**Work instructions**. In the records below, repeat word for word only the lines starting at the one that contains "す。こちらよりお問い合わせください。" and ending at the one that contains "Instalación", pictures excluded.

⟨

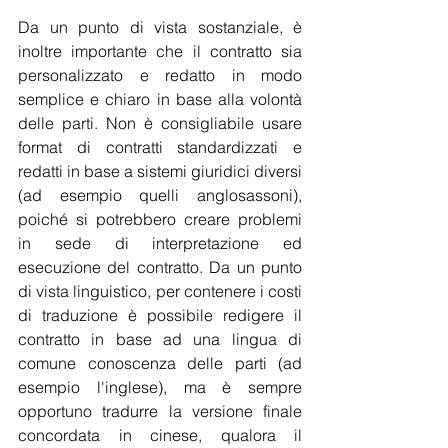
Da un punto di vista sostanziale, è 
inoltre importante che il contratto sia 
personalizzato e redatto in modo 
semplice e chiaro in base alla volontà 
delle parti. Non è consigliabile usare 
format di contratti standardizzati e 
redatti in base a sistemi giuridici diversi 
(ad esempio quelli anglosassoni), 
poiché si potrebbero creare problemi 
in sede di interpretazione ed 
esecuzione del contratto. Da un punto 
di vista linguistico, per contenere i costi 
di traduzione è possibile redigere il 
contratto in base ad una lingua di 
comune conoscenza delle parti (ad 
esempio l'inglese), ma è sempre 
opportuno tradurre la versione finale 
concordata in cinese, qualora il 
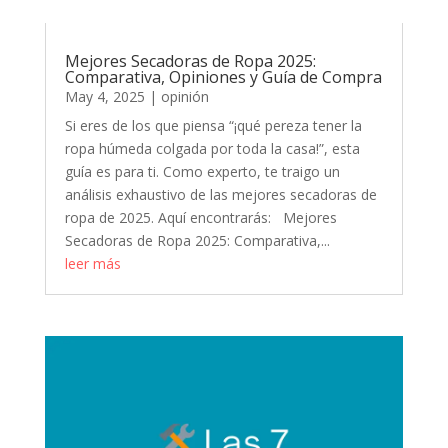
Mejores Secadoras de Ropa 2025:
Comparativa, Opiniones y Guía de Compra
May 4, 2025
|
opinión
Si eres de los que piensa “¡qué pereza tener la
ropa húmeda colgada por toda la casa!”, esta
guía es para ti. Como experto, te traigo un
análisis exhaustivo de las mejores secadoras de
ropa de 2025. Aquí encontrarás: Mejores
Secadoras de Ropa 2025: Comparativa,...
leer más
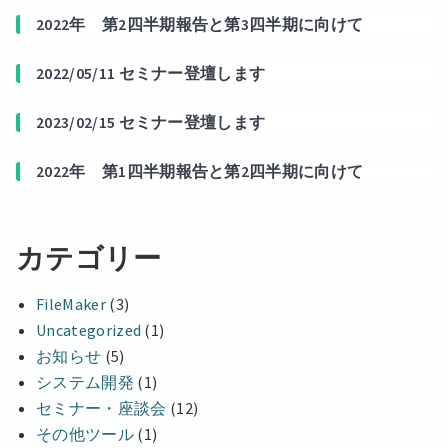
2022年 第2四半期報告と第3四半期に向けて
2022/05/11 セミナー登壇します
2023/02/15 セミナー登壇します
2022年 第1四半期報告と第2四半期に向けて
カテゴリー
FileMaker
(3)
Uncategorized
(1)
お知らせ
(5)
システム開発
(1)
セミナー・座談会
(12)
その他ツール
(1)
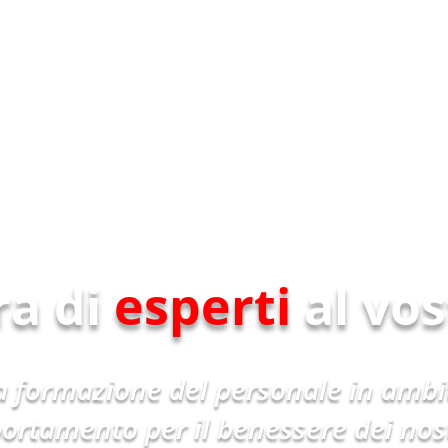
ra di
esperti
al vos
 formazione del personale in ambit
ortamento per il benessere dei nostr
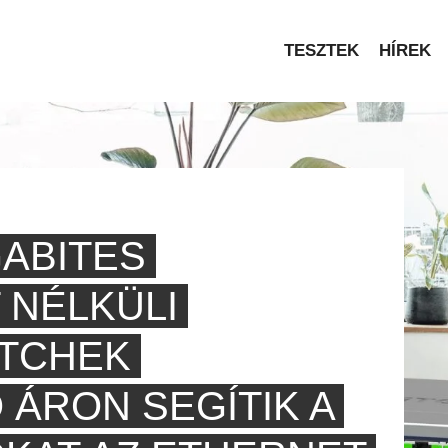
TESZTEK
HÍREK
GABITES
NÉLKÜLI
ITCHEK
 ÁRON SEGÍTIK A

⟩
⟨

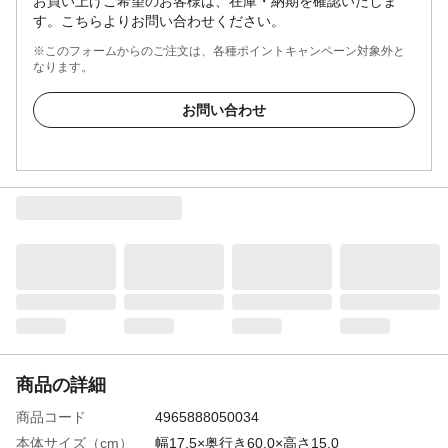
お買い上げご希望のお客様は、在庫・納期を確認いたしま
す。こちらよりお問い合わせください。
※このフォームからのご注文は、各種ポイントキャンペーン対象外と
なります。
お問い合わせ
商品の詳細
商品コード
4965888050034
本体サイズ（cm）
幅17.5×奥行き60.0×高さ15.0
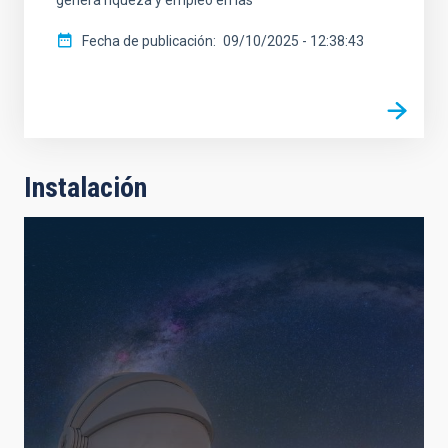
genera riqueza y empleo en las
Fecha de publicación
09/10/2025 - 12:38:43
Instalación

⟩
⟨

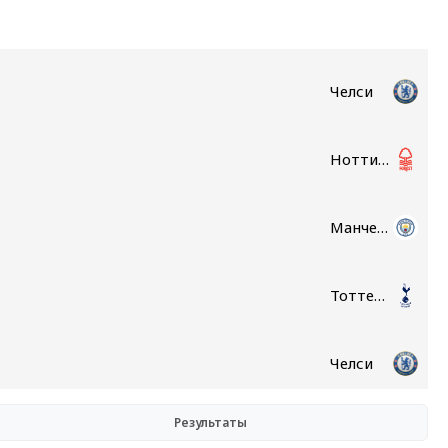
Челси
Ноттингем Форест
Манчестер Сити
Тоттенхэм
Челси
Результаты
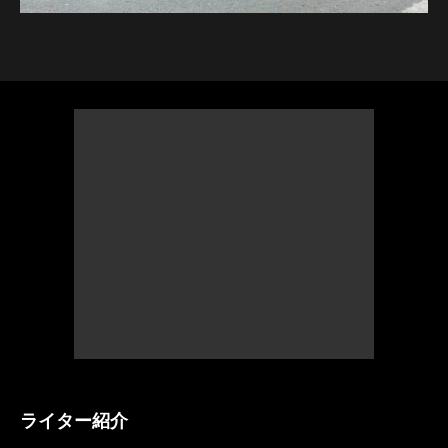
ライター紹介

⟩

**Written response**.
す。こちらよりお問い合わせください。
※このフォームからのご注文は、各種ポイントキャンペーン対象外と
なります。
お問い合わせ
商品の詳細
商品コード
4965888050034
本体サイズ（cm）
幅17.5×奥行き60.0×高さ15.0
genera riqueza y empleo en las
Fecha de publicación
09/10/2025 - 12:38:43
Instalación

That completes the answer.